• _DATA IN THIS EXERCISE_:
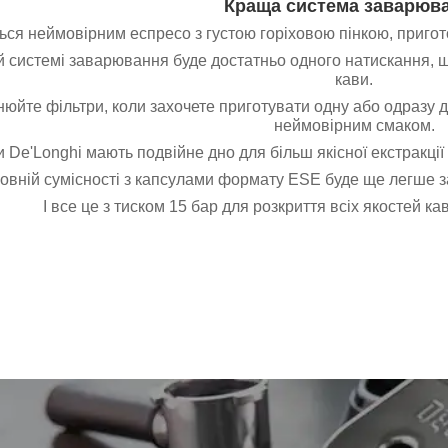
Краща система заварюв
ься неймовірним еспресо з густою горіховою пінкою, пригот
й системі заварювання буде достатньо одного натискання, 
кави.
нюйте фільтри, коли захочете приготувати одну або одразу
неймовірним смаком.
и De'Longhi мають подвійне дно для більш якісної екстракції
повній сумісності з капсулами формату ESE буде ще легше з
І все це з тиском 15 бар для розкриття всіх якостей ка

• _WORK TASK_: Your answer should consist only of the lines from the one that holds "и De'Longhi мають" to the end of the entries above, both ends included, each repeated exactly.

• _OUTPUT FOR THIS TASK_:
и De'Longhi мають подвійне дно для більш якісної екстракції
повній сумісності з капсулами формату ESE буде ще легше з
І все це з тиском 15 бар для розкриття всіх якостей ка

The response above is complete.